Task objective |
Below are some records; work out how many of their lines contain "Kalenderjahr" and give the number only.

☆ ☆ ☆

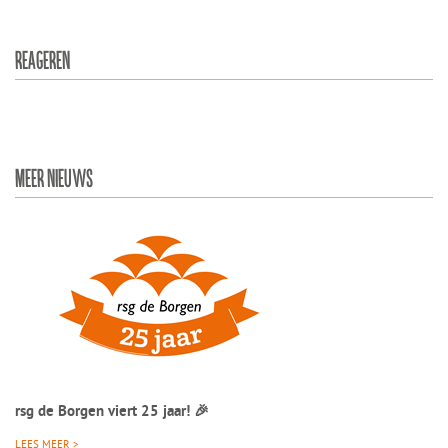
REAGEREN
MEER NIEUWS
rsg de Borgen viert 25 jaar! 🎉
LEES MEER >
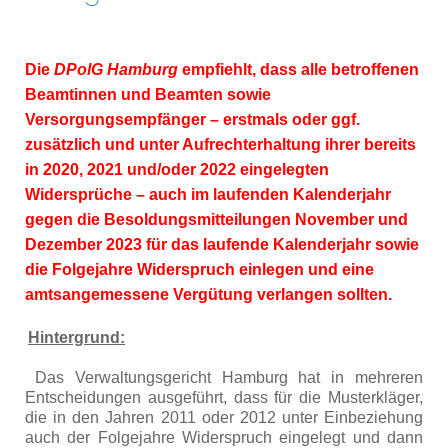
Die
DPolG Hamburg
empfiehlt, dass alle betroffenen
Beamtinnen und Beamten sowie
Versorgungsempfänger – erstmals oder ggf.
zusätzlich und unter Aufrechterhaltung ihrer bereits
in 2020, 2021 und/oder 2022 eingelegten
Widersprüche – auch im laufenden Kalenderjahr
gegen die Besoldungsmitteilungen November und
Dezember 2023 für das laufende Kalenderjahr sowie
die Folgejahre Widerspruch einlegen und eine
amtsangemessene Vergütung verlangen sollten.
Hintergrund:
Das Verwaltungsgericht Hamburg hat in mehreren
Entscheidungen ausgeführt, dass für die Musterkläger,
die in den Jahren 2011 oder 2012 unter Einbeziehung
auch der Folgejahre Widerspruch eingelegt und dann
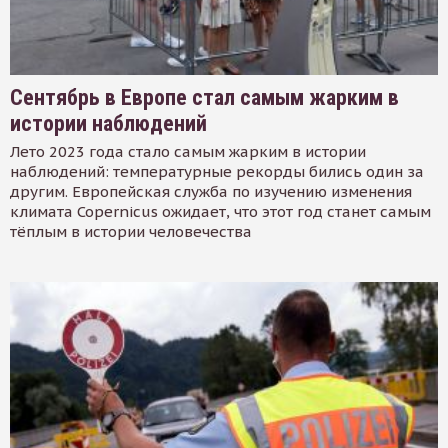
Сентябрь в Европе стал самым жарким в
истории наблюдений
Лето 2023 года стало самым жарким в истории
наблюдений: температурные рекорды бились один за
другим. Европейская служба по изучению изменения
климата Copernicus ожидает, что этот год станет самым
тёплым в истории человечества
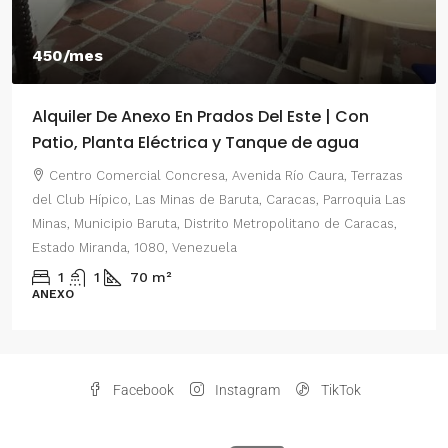
450/mes
Alquiler De Anexo En Prados Del Este | Con
Patio, Planta Eléctrica y Tanque de agua
Centro Comercial Concresa, Avenida Río Caura, Terrazas
del Club Hípico, Las Minas de Baruta, Caracas, Parroquia Las
Minas, Municipio Baruta, Distrito Metropolitano de Caracas,
Estado Miranda, 1080, Venezuela
1
1
70
m²
ANEXO
Facebook
Instagram
TikTok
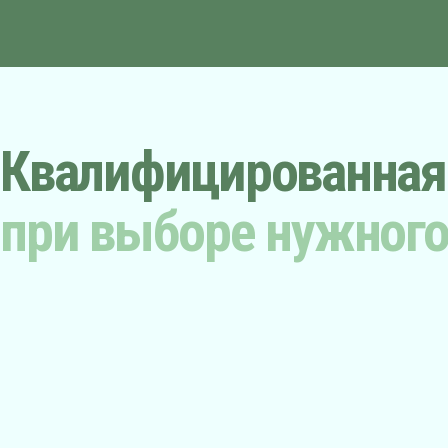
Квалифицированна
при выборе нужного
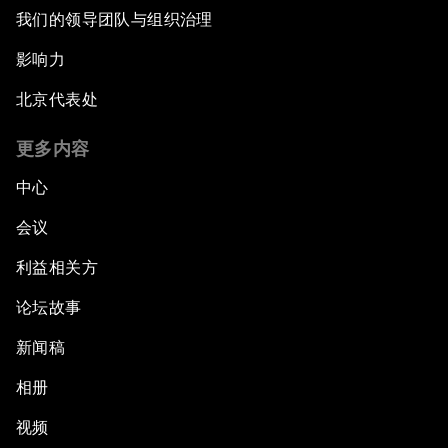
我们的领导团队与组织治理
影响力
北京代表处
更多内容
中心
会议
利益相关方
论坛故事
新闻稿
相册
视频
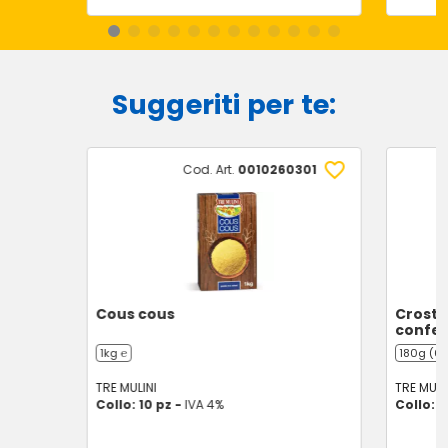
Suggeriti per te:
Cod. Art.
0010260301
Cous cous
Crostin
confez
1kg ℮
180g (6 
TRE MULINI
TRE MULI
Collo: 10 pz -
IVA 4%
Collo: 8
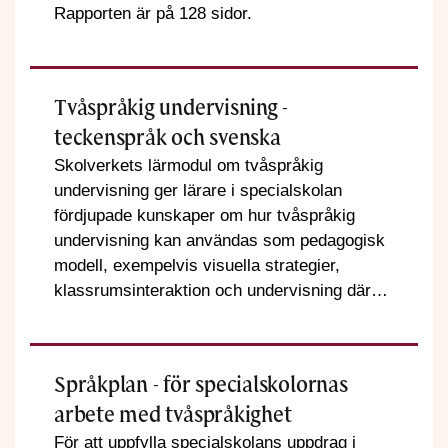
Rapporten är på 128 sidor.
Tvåspråkig undervisning -
teckenspråk och svenska
Skolverkets lärmodul om tvåspråkig
undervisning ger lärare i specialskolan
fördjupade kunskaper om hur tvåspråkig
undervisning kan användas som pedagogisk
modell, exempelvis visuella strategier,
klassrumsinteraktion och undervisning där
eleverna möter och skapar text på
teckenspråk och svenska.
Språkplan - för specialskolornas
arbete med tvåspråkighet
För att uppfylla specialskolans uppdrag i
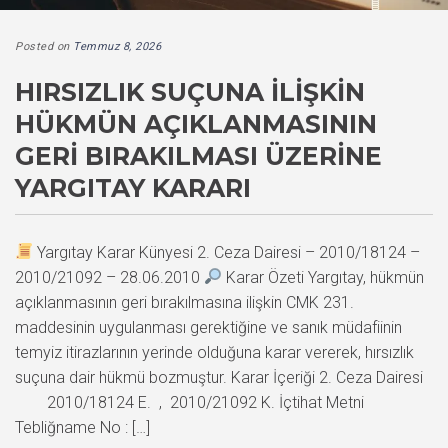
Posted on
Temmuz 8, 2026
HIRSIZLIK SUÇUNA İLIŞKIN
HÜKMÜN AÇIKLANMASININ
GERI BIRAKILMASI ÜZERINE
YARGITAY KARARI
Yargıtay Karar Künyesi 2. Ceza Dairesi – 2010/18124 –
2010/21092 – 28.06.2010
Karar Özeti Yargıtay, hükmün
açıklanmasının geri bırakılmasına ilişkin CMK 231.
maddesinin uygulanması gerektiğine ve sanık müdafiinin
temyiz itirazlarının yerinde olduğuna karar vererek, hırsızlık
suçuna dair hükmü bozmuştur. Karar İçeriği 2. Ceza Dairesi
2010/18124 E. , 2010/21092 K. İçtihat Metni
Tebliğname No : […]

☆ ☆ ☆

Response |
2